The one-time highflier posted a $3.41 billion loss and attempted to calm shareholder concerns with a new reorganization plan that will force the company to shed 1,300 jobs and ready itself for a breakup.

CEO Mike Zafirovski did not frame the company’s plans to create “more vertically integrated business units” as the first step in the packaging of its business units for sale. But Nomura analyst Richard Windsor certainly saw it that way.

“Yet another reorganization has been sold as improving efficiency but looks more like a strategic packing to facilitate the breakup of the company,” Mr. Windsor wrote in a note on Tuesday.

He believes that the Toronto-based company will be forced to at least stanch the hemorrhaging before it is forced into a fire sale.
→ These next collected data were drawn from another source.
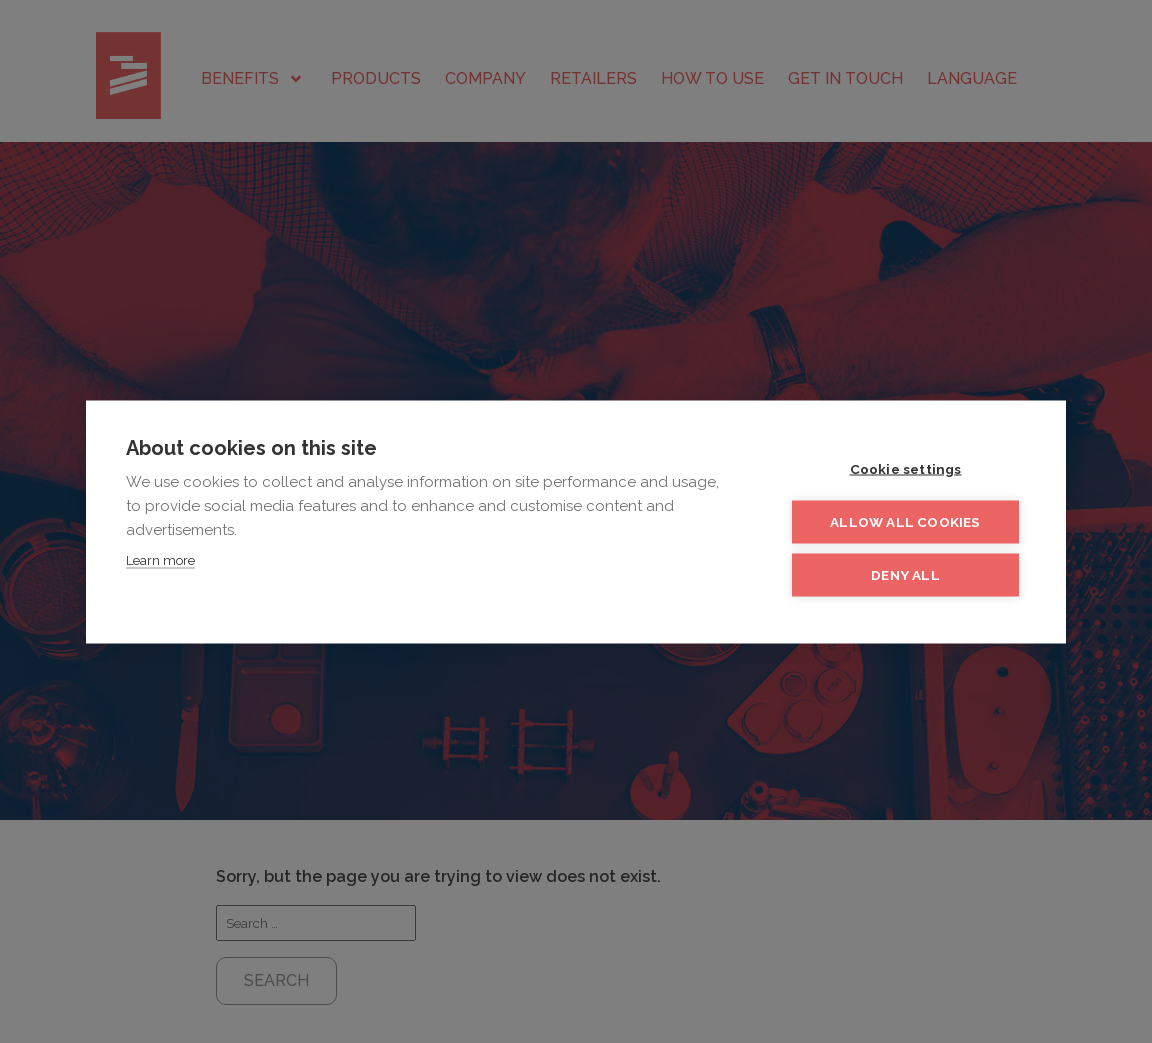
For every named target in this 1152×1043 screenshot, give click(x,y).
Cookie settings (906, 468)
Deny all (905, 574)
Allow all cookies (905, 521)
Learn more (160, 559)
“We hope…that the company can divest when it wishes to, rather than being forced to by its balance sheet,” he wrote. “This is the only way in which we believe shareholders can hope to get a good deal from any sales that the company makes.”

Effective January 2009 the company will scuttle its current matrix structure and create three vertically integrated business units.

The Enterprise unit will compete directly with its much larger rival Cisco, while the Carrier Networks unit will do battle with an array of telecommunications companies, including Alcatel-Lucent, Ericsson, and Huawei.

The third unit will be the Metro Ethernet Networks unit, which has been on the block for some time.

Nortel is rumored to be willing to sell its Carrier Networks unit, which includes its wireless business, along with Metro Ethernet Networks, and focus on its enterprise business.

The new layoffs come on top of 1,200 announced in February. The restructuring is expected to result in annual gross savings of approximately $190 million, with total charges to earnings and cash outlays of $130 million.

The $3.21 loss was made up of a $1.14 billion goodwill write-down against enterprise and carrier business assets and a $2.07 billion revaluation of deferred tax assets. Last year Nortel reported a profit of $27 million.